MATERIAL SUPPLIED Start Marker

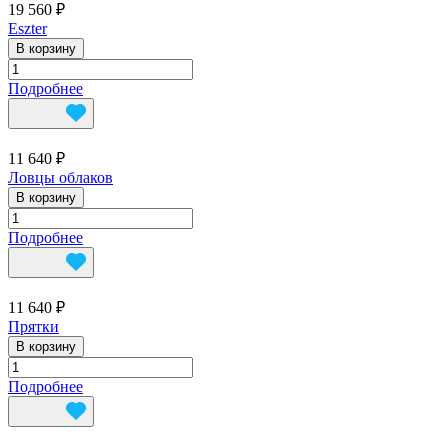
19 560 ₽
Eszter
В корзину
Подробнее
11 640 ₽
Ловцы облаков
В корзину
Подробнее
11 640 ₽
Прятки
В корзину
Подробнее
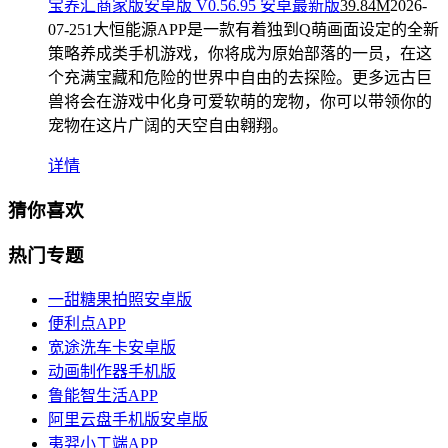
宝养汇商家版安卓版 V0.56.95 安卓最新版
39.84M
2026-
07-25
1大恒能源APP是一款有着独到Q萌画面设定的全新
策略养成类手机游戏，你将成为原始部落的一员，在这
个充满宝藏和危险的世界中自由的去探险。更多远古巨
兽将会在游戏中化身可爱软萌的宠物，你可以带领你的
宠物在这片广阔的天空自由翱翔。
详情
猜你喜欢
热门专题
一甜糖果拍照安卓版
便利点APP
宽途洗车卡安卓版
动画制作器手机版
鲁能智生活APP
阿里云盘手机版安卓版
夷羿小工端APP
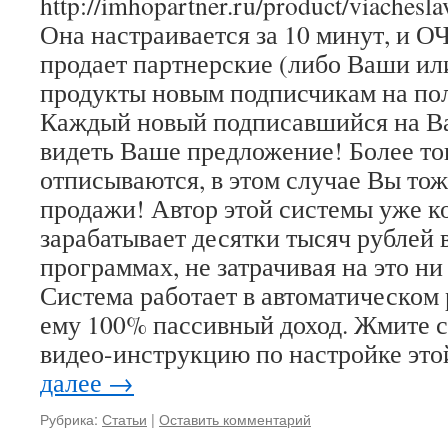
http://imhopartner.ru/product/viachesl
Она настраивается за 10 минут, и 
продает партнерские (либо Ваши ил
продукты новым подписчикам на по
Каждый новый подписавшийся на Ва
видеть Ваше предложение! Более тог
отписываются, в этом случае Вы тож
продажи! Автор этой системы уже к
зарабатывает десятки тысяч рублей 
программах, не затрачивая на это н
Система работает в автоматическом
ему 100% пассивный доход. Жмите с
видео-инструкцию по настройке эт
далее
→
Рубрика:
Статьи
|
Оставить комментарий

MATERIAL SUPPLIED End Marker
MATERIAL SUPPLIED Start Marker

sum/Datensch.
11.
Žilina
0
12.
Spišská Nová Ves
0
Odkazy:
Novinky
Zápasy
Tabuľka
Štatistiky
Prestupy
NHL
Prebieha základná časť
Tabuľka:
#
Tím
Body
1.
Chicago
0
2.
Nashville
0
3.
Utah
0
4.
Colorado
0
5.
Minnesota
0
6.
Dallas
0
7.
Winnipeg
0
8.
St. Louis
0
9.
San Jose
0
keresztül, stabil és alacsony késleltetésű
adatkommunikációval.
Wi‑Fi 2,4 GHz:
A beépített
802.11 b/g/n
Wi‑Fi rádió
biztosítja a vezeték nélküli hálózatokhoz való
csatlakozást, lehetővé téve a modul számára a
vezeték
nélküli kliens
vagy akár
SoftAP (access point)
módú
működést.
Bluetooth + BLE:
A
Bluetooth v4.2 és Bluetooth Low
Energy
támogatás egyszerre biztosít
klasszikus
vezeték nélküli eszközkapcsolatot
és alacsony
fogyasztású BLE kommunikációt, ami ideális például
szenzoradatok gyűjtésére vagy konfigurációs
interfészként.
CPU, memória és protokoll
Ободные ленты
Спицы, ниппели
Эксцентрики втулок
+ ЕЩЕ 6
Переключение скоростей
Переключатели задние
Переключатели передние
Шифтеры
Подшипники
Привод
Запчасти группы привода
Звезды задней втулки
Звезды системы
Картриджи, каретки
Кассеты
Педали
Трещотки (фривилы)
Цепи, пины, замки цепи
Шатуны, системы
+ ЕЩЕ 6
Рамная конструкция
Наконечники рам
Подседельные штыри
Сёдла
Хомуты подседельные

MATERIAL SUPPLIED End Marker
MATERIAL SUPPLIED Start Marker

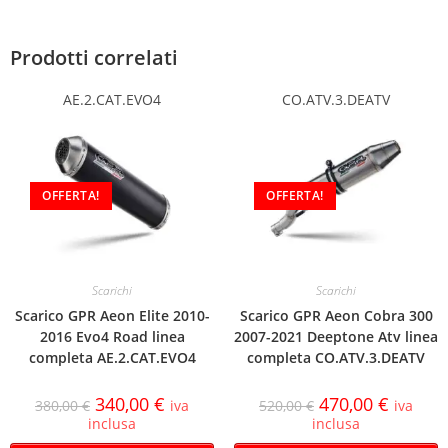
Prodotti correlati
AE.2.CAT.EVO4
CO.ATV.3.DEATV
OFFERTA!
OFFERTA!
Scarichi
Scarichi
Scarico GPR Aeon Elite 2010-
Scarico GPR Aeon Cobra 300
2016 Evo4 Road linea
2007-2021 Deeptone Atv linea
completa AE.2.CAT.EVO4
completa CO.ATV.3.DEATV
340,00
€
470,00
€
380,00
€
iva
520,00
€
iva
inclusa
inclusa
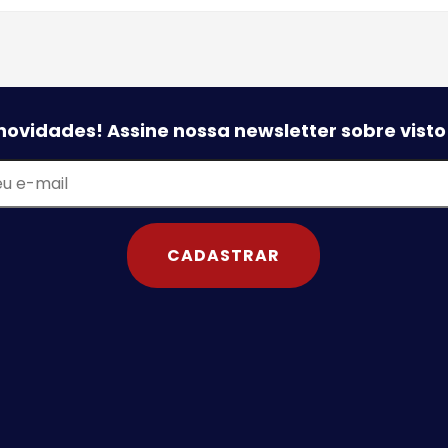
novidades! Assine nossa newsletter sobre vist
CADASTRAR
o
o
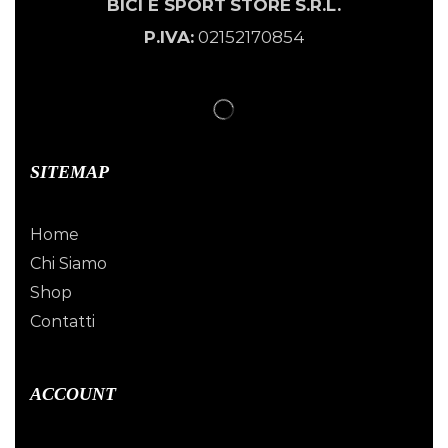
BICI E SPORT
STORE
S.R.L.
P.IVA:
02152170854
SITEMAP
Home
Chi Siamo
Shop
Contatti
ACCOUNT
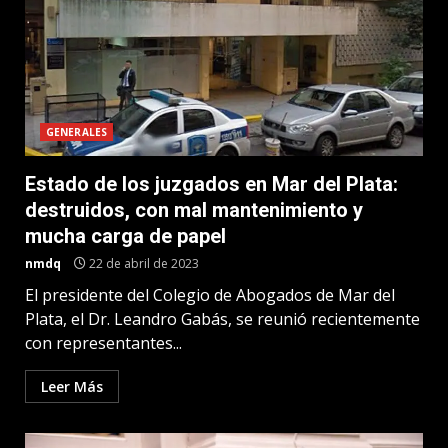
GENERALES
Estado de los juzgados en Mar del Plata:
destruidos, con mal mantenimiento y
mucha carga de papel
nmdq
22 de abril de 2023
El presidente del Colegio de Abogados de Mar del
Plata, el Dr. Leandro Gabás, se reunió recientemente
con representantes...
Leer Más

MATERIAL SUPPLIED End Marker

■ ACTIVITY
The reply should hold only the lines of the listing above starting at the line containing "biztosítja a vezeték" and ending at the line containing "Эксцентрики втулок", exactly as written.

■ ANSWER SPACE
biztosítja a vezeték nélküli hálózatokhoz való
csatlakozást, lehetővé téve a modul számára a
vezeték
nélküli kliens
vagy akár
SoftAP (access point)
módú
működést.
Bluetooth + BLE:
A
Bluetooth v4.2 és Bluetooth Low
Energy
támogatás egyszerre biztosít
klasszikus
vezeték nélküli eszközkapcsolatot
és alacsony
fogyasztású BLE kommunikációt, ami ideális például
szenzoradatok gyűjtésére vagy konfigurációs
interfészként.
CPU, memória és protokoll
Ободные ленты
Спицы, ниппели
Эксцентрики втулок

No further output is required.